PostgreSQL is an open-source Relational Database Management System (RDBMS).
- Download the PostgreSQL JDBC driver. Driver version 42.2.6 or later is recommended if you want to establish a TLS-secured connection.
- Upload the driver to BucketFS, see https://docs.exasol.com/db/latest/administration/on-premise/bucketfs/accessfiles.htm.
Hint: Put the driver into folderdefault/drivers/jdbc/
to register it for ExaLoader, too.
In order to enable the ExaLoader to fetch data from the external database you must register the driver for ExaLoader as described in the Installation procedure for JDBC drivers.
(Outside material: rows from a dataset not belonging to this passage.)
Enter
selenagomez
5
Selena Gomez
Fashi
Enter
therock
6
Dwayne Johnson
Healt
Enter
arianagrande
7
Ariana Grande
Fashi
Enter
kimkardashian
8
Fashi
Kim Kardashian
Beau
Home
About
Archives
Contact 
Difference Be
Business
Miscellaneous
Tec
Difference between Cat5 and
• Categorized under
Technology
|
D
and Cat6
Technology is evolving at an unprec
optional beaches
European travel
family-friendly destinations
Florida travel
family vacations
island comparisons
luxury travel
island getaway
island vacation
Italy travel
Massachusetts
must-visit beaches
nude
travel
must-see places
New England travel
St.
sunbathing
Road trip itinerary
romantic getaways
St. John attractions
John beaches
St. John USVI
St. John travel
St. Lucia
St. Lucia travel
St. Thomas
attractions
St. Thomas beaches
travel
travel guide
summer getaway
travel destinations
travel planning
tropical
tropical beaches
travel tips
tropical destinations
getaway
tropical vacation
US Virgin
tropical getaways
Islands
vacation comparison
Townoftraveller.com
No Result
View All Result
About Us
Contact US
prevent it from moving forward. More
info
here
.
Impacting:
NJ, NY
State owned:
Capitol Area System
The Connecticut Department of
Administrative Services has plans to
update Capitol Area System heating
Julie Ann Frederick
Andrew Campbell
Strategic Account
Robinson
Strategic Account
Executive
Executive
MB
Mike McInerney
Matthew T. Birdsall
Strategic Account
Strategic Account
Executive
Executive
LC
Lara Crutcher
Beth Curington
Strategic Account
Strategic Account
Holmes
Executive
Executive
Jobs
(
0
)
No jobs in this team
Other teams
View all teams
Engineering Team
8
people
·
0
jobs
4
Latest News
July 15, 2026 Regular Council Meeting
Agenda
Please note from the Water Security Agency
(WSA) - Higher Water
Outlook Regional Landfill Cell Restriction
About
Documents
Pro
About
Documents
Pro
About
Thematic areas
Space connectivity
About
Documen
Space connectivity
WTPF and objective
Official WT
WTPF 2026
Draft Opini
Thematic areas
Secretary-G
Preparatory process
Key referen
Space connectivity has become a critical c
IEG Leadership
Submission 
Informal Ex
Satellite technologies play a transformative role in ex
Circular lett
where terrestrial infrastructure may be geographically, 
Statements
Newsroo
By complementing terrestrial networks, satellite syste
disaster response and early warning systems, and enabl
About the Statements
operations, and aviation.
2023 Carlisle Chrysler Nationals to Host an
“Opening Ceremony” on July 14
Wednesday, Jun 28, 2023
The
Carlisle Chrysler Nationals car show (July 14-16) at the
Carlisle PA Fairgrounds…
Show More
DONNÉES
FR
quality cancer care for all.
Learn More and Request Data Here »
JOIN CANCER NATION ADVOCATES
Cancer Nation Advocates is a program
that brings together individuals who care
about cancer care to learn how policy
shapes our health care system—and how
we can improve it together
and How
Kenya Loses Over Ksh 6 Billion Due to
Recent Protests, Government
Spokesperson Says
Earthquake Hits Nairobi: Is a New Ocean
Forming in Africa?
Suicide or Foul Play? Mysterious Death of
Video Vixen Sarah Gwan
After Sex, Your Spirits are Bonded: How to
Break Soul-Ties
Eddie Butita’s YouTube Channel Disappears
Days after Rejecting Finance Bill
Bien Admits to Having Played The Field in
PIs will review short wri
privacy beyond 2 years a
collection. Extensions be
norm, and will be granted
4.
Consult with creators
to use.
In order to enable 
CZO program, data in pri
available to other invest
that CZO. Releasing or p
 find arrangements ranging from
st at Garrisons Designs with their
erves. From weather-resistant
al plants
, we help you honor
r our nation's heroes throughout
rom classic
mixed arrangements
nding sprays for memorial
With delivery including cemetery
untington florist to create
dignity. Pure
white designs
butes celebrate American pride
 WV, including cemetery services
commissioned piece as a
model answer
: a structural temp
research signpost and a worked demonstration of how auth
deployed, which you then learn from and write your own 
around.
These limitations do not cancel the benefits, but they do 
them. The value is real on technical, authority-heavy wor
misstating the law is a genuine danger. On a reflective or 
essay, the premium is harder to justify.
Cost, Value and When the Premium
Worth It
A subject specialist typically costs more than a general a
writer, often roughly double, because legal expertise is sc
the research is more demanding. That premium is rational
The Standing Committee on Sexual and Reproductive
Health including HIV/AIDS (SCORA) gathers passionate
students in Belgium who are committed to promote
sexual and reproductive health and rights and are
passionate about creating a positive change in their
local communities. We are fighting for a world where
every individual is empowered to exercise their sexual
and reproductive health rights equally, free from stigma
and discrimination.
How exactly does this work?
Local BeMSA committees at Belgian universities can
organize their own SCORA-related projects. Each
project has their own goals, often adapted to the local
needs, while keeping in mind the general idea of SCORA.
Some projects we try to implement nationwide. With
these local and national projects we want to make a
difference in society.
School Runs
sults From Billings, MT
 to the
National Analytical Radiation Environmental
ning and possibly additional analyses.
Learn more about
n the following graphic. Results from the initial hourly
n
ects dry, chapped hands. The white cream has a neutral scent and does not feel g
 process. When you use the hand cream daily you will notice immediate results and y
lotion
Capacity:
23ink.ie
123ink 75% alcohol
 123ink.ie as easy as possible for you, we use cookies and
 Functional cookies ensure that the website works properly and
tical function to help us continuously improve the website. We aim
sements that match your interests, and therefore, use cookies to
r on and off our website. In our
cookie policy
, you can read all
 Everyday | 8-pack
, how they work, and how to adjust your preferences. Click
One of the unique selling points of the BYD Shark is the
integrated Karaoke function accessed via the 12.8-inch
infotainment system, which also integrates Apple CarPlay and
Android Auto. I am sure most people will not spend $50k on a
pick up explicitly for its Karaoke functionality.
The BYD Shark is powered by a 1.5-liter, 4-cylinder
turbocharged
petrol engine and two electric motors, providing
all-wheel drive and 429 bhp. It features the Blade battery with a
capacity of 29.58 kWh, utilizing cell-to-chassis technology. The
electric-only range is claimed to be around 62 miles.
- ExaLoader expects the driver in BucketFS folder
default/drivers/jdbc
.
If you uploaded the driver for UDF to a different folder, then you need to upload the driver again. - Additionally you need to create a file
settings.cfg
and upload it to the same folder in BucketFS:
DRIVERNAME=POSTGRES_JDBC_DRIVER
JAR=<jar file containing the jdbc driver>
DRIVERMAIN=org.postgresql.Driver
PREFIX=jdbc:postgresql:
FETCHSIZE=100000
INSERTSIZE=-1
Variable | Description |
---|---|
<jar file containing the jdbc driver> |
E.g. postgresql-42.4.2.jar |
Upload the latest available release of PostgreSQL Virtual Schema JDBC Adapter to Bucket FS.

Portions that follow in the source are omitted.